Cada día estoy más convencido de que eso que llamamos felicidad y buscamos con ahinco no es otra cosa que la suma de pequeños momentos de placer. Pues ahí va uno de que disfruté este verano. Existe en Londres un parquecito privado que pertenece a los propietarios de unas casas victorianas justo detrás de los poderosos almacenes Harrods. Como la verja está rota desde hace tiempo, es aprovechado por jóvenes, homeless y grupos de colegas para hacer botellón pacífico 24 horas.
Allí nos dirigimos mi sobrino de 10 años y yo, ambos de viaje iniciático de transición a la vida adulta, no sin antes haber cometido un delito pecaminoso. Habíamos arrasado la sección de panadería y bollería de los Harrods. Acumulabamos Scones, cockies y muffins ingleses; croissants, pains aux chocolat y minibaguettes francesas,pretzel y bagels alemanes, pan de olivas y pannetonne italianos y rice cake y natas de Belem portuguesas. Yo iba explicandole la elaboración de cada uno y después los bañábamos en un cubo de queso fresco batido que compramos para la ocasión. El juego era apuntar una puntuación para cada uno en categoría dulce o salada y sacar la media. En dulce ganó destacada la nata de Belem y en salada el pretzel alemán.

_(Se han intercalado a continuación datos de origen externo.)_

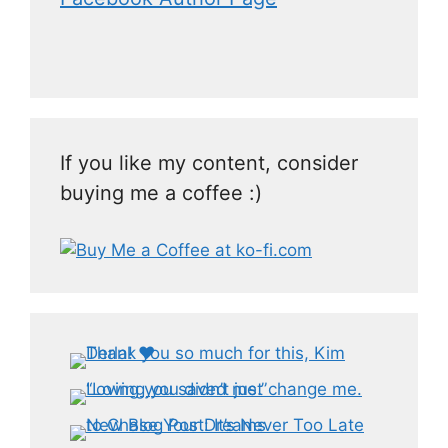
If you like my content, consider
buying me a coffee :)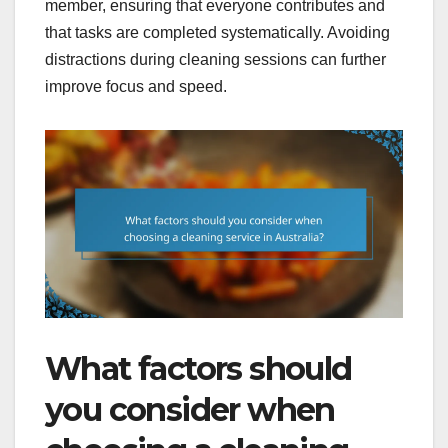
member, ensuring that everyone contributes and
that tasks are completed systematically. Avoiding
distractions during cleaning sessions can further
improve focus and speed.
What factors should
you consider when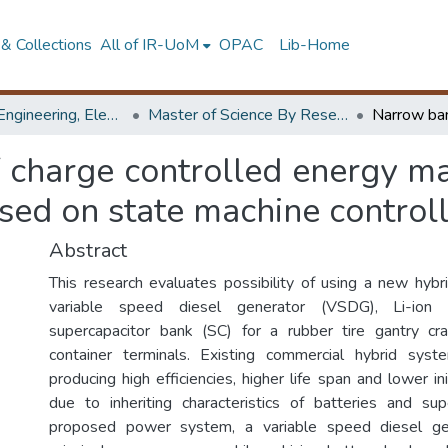
& Collections
All of IR-UoM
OPAC
Lib-Home
Faculty of Engineering, Electrical Engineering
Master of Science By Research
f charge controlled energy m
sed on state machine control
Abstract
This research evaluates possibility of using a new hy
variable speed diesel generator (VSDG), Li-ion
supercapacitor bank (SC) for a rubber tire gantry c
container terminals. Existing commercial hybrid syste
producing high efficiencies, higher life span and lower in
due to inheriting characteristics of batteries and sup
proposed power system, a variable speed diesel ge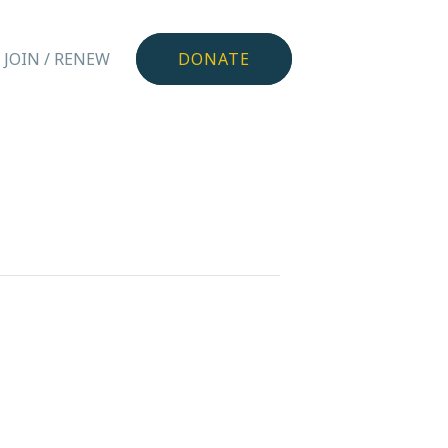
JOIN / RENEW
DONATE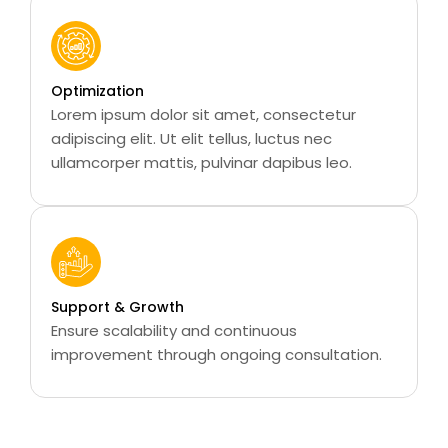
Optimization
Lorem ipsum dolor sit amet, consectetur
adipiscing elit. Ut elit tellus, luctus nec
ullamcorper mattis, pulvinar dapibus leo.
Support & Growth
Ensure scalability and continuous
improvement through ongoing consultation.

Pero, aunque recuerdo cada sabor, lo qu marco aquella mañana entre consumidores de alcohol tempraneros que nos miraban con curiosidad en el parquecillo, fue la reflexión que sobre la globalización me ofreció una mente de diez años limpia de prejuicios. El mundo está mal montado, pero no es tanto por el sistema, sino por quienes lo organizan. Total, como me soltó entre bocado y bocado, la solución a muchos males vendría de saber integrarnos como lo hacían esos bocados, de manera honesta, generosa y solidaria, aunque, eso si, a veces haga falta meter el cuchillo para lograr el placer.